Monday, Sep. 26, 1994

A Rite of Passage -- Or Mutilation?

By Jill Smolowe

The images came so rapidly that TV viewers scarcely had time to consider what they were about to witness. After CNN senior correspondent Christiane Amanpour warned that the following footage would be "very hard to watch," the TV camera cut to a home in Egypt's Sayedda Zeinab slum, where 10-year-old Nagla Hamza peered into the lens, her dark eyes excited and anxious. Cut to a crowded living room, where relatives smiled and ululated in celebration. As a voice-over explained that no sanitary precautions would be taken, no anesthetic applied, Nagla was tilted onto her back by two men -- a plumber and / a florist -- and her legs prodded into the air in a wide V. While the florist cradled her from behind, the plumber wrapped Nagla's hands around her ankles. Then the plumber quickly leaned in between Nagla's legs and cut off her clitoris with a pair of barber's scissors. The girl barely had time to emit her first gasp of pain before her legs were lowered and her mutilated genitalia were bound with rags. Only then did she find her voice. "Father! Father!" she shrieked. "A sin upon you. A sin upon you all!"

Nagla's outraged cry echoed high above the din of words spoken during the U.N. population conference that ended last week in Cairo. Female circumcision was part of an official agenda that included the subject of women's control over their sexual destinies, and CNN's shocking footage briefly dominated the dialogue among conference participants. It also left their Egyptian hosts angrily on the defensive.

Western delegates generally hailed the CNN footage as much needed publicity for a long-overlooked custom that is common in Egypt and other parts of Africa, though it has no roots in the Koran. But the Egyptian press denounced the tape as a betrayal of Cairo's gracious hospitality and tried to discredit the piece by charging that CNN had "staged" the circumcision and paid the participants. Actually, CNN paid $300 to a free-lance producer to find and make arrangements with the Hamza family, who in turn paid $44 to one of her aunts for serving as a go-between. "This wasn't a singular, aberrant event that we set out to sensationalize, and it wasn't our presence that caused the child physical jeopardy," says Steve Haworth, CNN vice president for public relations. When asked about the CNN segment, Egyptian President Hosni Mubarak made the improbable statement that he thought the practice had disappeared in his country.
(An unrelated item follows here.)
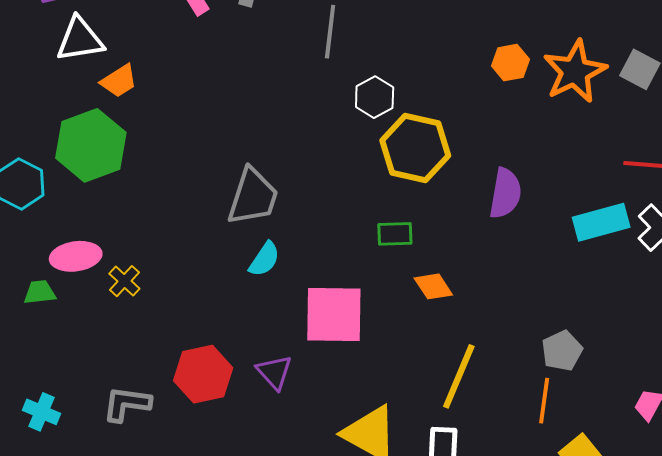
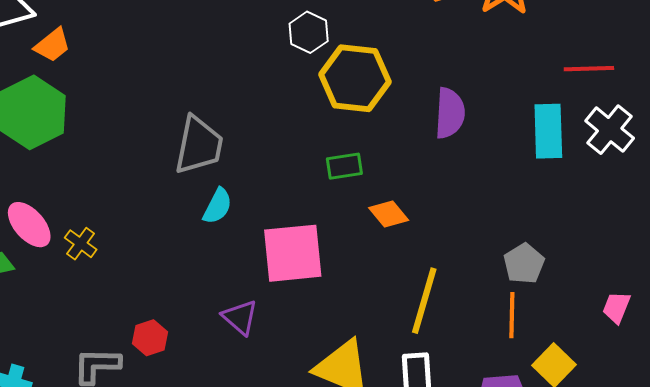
cyan rectangle: (601, 222) -> (548, 131), turned -70
pink ellipse: (76, 256) -> (29, 225), turned 63
red hexagon: (203, 374) -> (150, 338), moved, size x0.6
In fact, the Egyptian weekly Al-Wafd claims that several thousand Egyptian girls are circumcised daily at the hands of "hygenic barbers." In all, some 80% of Egyptian women have undergone circumcision, which serves no purpose beyond depriving females of sexual pleasure; Egyptian men believe this condition ensures their fidelity. While Egyptian law does not ban clitoridectomies, a ministerial decree issued in 1959 bans the procedure in facilities affiliated with the Health Ministry and permits only physicians to perform the surgery. Last week Egyptian authorities arrested Nagla's father, the free-lance producer and the two men who performed the procedure. So far, only the producer has been released. The others face charges of sexual abuse and practicing medicine without a license.

All this comes as a shock to Nagla's father, Hamza Sayed Eid, who told police he had never heard of CNN and claimed that he thought he was participating in a documentary on Islam. He also finds the uproar bewildering. As a Muslim, he believes he acted properly.